"Because I love you too!"
She stops short here, and begins to tremble violently. With a little shamed, heartbroken gesture she tears her hand out of his and covers her face from his sight.
"Say that again!" says he, hoarsely. He waits a moment, but when no word comes from her he deliberately drags away the sheltering hands and compels her to look at him.
"Say it!" says he, in a tone that is now almost a command.
"Oh! it is true—true!" cries she, vehemently. "I love you; I have loved you a long time, I think, but I didn't know it. Oh, Felix! Dear, dear Felix, forgive me!"
"Forgive you!" says he, brokenly.
"Ah! yes. And don't leave me. If you go away from me I shall die. There has been so much of it—a little more—and——" She breaks down.

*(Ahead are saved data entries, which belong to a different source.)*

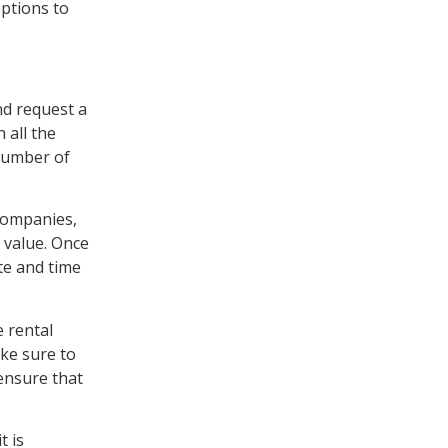
options to
nd request a
 all the
 number of
 companies,
 value. Once
te and time
e rental
ake sure to
ensure that
t is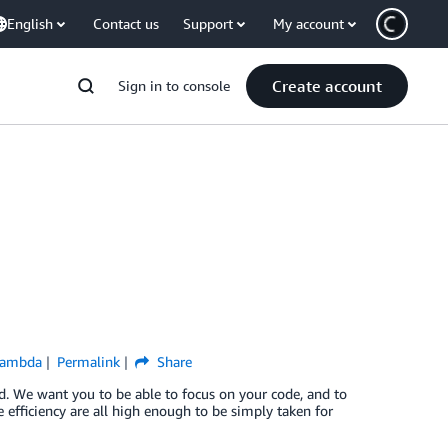
English
Contact us
Support
My account
Create account
Sign in to console
Lambda
Permalink
Share
ud. We want you to be able to focus on your code, and to
e efficiency are all high enough to be simply taken for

"My beloved!" says he in a faint, quick way. He is holding her to him now with all his might. She can feel the quick pulsations of his heart. Suddenly she slips her soft arms around his neck, and now with her head pressed against his shoulder, bursts into a storm of tears. It is a last shower.
They are both silent for a long time, and then he, raising one of her hands, presses the palm against his lips. Looking up at him, she smiles, uncertainly but happily, a very rainbow of a smile, born of sunshine, and, raindrops gone, it seems to beautify her lips. But Felix, while acknowledging its charm, cannot smile back at her. It is all too strange, too new. He is afraid to believe. As yet there is something terrible to him in this happiness that has fallen into his life.
"You mean it?" he asks, bending over her. "If to-morrow I were to wake and find all this an idle dream, how would it be with me then? Say you mean it!"